Friday, October 14, 2011

Becoming Grampa and Gramma

Copyright © 2011 by Ralph Couey
There are three distinct “highs” in the life of most adults.  There’s marriage, when you commit yourself, body and soul, toanother person for the rest of your life.  Then there’s the moment when you become parents.  There’s simply not another moment like the one when you hold a tiny infant in your arms for the first time and come face to face with the shocking realization that you are now a parent.  The sense of delight and wonder is balanced by the awesome responsibility you feel for the life of another human.
What follows are a couple of decades of barely-managed chaos and insanity as you strive to give to the world a hard-working contributing member of society.  Or, failing that, at least getting them to adulthood alive and without a rap sheet.  But eventually, they do grow to the point where they can stand on their own two feet.  As you watch them fly from the nest, there is a bit of a letdown.  The one thing that has been the purpose in your life is gone. 
What follows is a succession of days, weeks, and months you find out is that there’s no hobby, no career, no avocation that carries with it the same ecstatic highs, devastating lows, and meaning as raising children.
The hardest thing is that creeping sense that they don’t need you anymore.  The whole reason why you struggled through those child-rearing years was to make them independent.  But as time goes by and the phone stops ringing, and the frequency of mail falls off, it’s a hard feeling to shake.
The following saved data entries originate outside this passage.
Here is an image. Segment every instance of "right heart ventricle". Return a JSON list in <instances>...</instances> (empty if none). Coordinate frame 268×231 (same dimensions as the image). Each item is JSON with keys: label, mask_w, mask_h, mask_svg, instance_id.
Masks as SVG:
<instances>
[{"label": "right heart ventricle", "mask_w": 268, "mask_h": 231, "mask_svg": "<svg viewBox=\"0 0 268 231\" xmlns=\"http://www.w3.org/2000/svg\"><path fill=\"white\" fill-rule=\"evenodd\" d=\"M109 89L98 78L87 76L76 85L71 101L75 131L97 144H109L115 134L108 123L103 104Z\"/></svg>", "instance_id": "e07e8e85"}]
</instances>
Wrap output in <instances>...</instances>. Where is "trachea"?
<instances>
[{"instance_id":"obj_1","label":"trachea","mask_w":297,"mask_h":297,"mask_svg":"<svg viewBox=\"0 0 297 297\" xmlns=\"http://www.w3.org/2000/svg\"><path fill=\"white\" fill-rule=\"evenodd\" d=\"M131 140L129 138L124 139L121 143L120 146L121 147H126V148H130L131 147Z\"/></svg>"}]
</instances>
Thursday, October 06, 2011

Sojourn: A Guide for Motocycle Trips

Two views of my old PC800 loaded for long distance, above, in Bisbee, Arizona..
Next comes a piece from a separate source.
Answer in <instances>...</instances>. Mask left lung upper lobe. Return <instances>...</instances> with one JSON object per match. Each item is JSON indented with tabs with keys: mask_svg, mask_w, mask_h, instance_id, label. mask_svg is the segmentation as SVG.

...and Rocky Mountain National Park, Colorado
(Both images scanned from photographs)

Copyright © 2011 by Ralph Couey

In the past, vacation trips were rarely about a particular destination.  They were rather about the trip itself and the many stops along the way.  It was that philosophy that sent Americans out on legendary highways such as Route 66, Route 50, US 1, and California 1, the famed Pacific Coast Highway.  If you left Chicago on Route 66 heading west, you weren’t just traveling to the Santa Monica Pier in California.  You were going to see St. Louis; cowboys between Tulsa and Amarillo; the high plains of Tucumcari, Albuquerque, and Gallup; The deserts and mountains of Holbrook, Flagstaff, Kingman, and Barstow, and then, and only then, the cool waters of the Pacific Ocean.  The point of the trip was not to dabble your toes in the surf, but all the natural beauty and wonder of the American west.

People don’t travel like that anymore.  Most have a single destination in mind, minimize the travel time to that place, and then rack and stack everything you want (or feel obligated) to do into those few days.  That kind of a killer schedule has led to the oft-voiced phrase, “I need a vacation from my vacation.”
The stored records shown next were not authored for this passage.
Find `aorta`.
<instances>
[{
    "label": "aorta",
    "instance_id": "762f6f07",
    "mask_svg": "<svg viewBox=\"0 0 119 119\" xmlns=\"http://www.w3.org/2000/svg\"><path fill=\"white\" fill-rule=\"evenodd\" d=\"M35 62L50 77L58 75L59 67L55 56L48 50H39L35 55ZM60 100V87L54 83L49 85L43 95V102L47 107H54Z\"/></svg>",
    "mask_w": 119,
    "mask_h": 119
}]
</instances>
However, that old spirit of adventure hasn’t vanished entirely.  Within the motorcycle community it lives and breathes in the hearts of sojourners who have never forgotten the power of a journey.

I’ve taken a few long trips, all of which still live in vivid recollections.  While they were all fun and adventurous, there were those things I planned well, those I didn’t, and other details I never thought about.  Hopefully there is some value in those experiences that will assist others in planning trips.